Tommy Garrett

Personal information
- Full name: Thomas Garrett
- Date of birth: 28 February 1926
- Place of birth: South Shields, England
- Date of death: 16 April 2006 (aged 80)
- Place of death: Wallsend, Australia
- Position: Defender

Senior career*
- Years: Team / Apps / (Gls)
- 1946–1961: Blackpool / 308 / (3)
- 1961–1962: Millwall / 12 / (0)
- 1962–1963: Fleetwood / 39 / (0)
- 1963–1964: Wigan Athletic
- 1964: Mayfield United
- Total:  / 359 / (3)

International career
- 1952–1953: England / 3 / (0)

= Tommy Garrett (footballer) =

English footballer

Thomas Garrett (28 February 1926 – 16 April 2006) was an English professional footballer.
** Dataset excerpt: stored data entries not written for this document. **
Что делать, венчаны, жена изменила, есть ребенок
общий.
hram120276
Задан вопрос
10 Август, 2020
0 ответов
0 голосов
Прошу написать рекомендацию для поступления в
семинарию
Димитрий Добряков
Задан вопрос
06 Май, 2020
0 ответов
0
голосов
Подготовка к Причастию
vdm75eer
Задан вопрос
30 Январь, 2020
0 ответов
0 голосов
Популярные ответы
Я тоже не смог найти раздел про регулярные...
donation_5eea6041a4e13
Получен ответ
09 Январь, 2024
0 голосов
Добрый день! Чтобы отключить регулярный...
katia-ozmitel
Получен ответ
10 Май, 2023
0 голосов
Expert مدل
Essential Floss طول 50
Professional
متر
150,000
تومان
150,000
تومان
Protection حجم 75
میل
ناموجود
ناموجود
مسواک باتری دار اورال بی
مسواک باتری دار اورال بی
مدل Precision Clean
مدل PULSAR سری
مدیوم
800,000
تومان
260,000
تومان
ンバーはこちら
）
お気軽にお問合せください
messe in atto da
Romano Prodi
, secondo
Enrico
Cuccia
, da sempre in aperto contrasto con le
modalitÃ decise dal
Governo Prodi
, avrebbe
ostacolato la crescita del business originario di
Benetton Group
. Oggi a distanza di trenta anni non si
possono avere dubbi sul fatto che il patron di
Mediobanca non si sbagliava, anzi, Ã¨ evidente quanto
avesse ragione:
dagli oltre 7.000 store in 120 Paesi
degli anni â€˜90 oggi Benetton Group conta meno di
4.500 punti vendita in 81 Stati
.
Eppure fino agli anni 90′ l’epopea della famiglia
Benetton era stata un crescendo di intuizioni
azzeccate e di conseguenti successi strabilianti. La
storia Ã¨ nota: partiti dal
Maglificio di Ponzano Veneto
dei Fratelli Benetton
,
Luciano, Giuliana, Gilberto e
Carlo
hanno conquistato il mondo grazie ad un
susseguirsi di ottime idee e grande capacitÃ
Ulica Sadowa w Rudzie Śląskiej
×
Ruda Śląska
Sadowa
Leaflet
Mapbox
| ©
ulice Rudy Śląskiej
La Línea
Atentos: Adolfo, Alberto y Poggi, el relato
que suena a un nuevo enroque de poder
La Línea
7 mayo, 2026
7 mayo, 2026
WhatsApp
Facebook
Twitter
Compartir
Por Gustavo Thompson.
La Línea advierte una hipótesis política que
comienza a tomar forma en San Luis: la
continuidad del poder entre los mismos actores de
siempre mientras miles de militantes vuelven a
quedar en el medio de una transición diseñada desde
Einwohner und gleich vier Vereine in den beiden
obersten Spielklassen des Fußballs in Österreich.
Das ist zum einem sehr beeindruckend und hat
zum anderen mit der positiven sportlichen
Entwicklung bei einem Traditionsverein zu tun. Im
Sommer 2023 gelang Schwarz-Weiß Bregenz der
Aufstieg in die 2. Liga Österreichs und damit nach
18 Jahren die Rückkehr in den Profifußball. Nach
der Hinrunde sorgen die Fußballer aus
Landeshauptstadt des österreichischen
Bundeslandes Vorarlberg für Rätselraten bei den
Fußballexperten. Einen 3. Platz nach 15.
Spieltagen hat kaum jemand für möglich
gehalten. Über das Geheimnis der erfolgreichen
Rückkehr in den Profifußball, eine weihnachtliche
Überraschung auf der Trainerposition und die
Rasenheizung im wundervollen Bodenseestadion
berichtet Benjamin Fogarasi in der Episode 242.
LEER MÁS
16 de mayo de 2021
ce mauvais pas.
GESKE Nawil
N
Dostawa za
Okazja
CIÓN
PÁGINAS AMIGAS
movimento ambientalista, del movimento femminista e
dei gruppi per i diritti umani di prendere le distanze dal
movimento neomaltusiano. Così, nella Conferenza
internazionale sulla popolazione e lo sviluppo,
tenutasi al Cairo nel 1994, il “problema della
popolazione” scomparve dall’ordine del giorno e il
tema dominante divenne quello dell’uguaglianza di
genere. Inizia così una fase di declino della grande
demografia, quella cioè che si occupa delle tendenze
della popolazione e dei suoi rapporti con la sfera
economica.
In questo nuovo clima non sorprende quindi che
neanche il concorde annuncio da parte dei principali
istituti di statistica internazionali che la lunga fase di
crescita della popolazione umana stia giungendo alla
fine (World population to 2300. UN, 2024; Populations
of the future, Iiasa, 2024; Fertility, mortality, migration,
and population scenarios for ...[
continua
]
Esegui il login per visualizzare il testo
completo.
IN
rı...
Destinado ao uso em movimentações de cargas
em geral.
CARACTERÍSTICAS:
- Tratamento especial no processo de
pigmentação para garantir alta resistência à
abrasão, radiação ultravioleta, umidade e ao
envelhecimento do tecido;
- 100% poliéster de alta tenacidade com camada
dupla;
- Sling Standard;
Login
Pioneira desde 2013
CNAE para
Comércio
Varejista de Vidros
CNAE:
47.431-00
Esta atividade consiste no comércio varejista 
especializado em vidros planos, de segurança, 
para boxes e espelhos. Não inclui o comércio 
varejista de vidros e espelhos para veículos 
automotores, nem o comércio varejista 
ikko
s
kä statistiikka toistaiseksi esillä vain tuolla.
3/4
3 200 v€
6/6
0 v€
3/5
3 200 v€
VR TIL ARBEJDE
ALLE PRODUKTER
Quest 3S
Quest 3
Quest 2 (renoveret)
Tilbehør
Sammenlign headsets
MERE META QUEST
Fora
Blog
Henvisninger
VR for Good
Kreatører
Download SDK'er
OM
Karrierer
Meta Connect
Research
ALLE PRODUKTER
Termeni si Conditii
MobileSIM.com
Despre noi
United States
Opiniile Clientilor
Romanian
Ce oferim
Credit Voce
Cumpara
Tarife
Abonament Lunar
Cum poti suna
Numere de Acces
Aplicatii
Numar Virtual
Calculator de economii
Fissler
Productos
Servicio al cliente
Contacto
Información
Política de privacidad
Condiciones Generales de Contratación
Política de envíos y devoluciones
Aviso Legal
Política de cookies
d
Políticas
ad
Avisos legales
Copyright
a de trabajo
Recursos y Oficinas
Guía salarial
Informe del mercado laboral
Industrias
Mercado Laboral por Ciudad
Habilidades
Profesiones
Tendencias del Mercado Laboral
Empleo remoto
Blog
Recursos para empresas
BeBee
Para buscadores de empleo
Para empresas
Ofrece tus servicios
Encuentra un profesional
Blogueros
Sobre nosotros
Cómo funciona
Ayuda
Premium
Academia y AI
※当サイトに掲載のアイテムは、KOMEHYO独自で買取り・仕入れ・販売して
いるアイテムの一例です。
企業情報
He represented his country on three occasions.

==Career==
Garrett was a miner playing for Horden Colliery when Blackpool signed him as a 16-year-old in 1942, initially as a forward. It was as a full-back, however, that he established himself – and as a "footballing" defender, who preferred to pass his way out of trouble rather than kicking it downfield. He also spent hours practising heading the ball.

Garrett made his debut for the Seasiders on 29 March 1948, in a single-goal defeat at Derby County. He did not become a regular in the side until Ron Suart left for Blackburn Rovers in 1949.

The 1950s are the most successful decade in Blackpool's history to date. Garrett would be at the club playing top division football throughout, as would goalkeeper George Farm, fellow defender Hugh Kelly, right winger Stanley Matthews, forward Jackie Mudie and outside left Bill Perry.

He could perform equally well on either flank, and played in both the 1951 and 1953 FA Cup Finals, appearing in the latter with a broken nose sustained a week beforehand. It was during this period of his career that he gained his England caps, partnering Alf Ramsey. He made his international debut against Scotland on 5 April 1952.

After 14 years with Blackpool, Garrett joined Millwall on a free transfer in May 1961, making a dozen appearances for the Lions before retiring from the professional game and joining Fleetwood. He then played for a short time in Australia, with Mayfield United, and eventually settled there.

==Death==
He died on 16 April 2006 in Wallsend, New South Wales.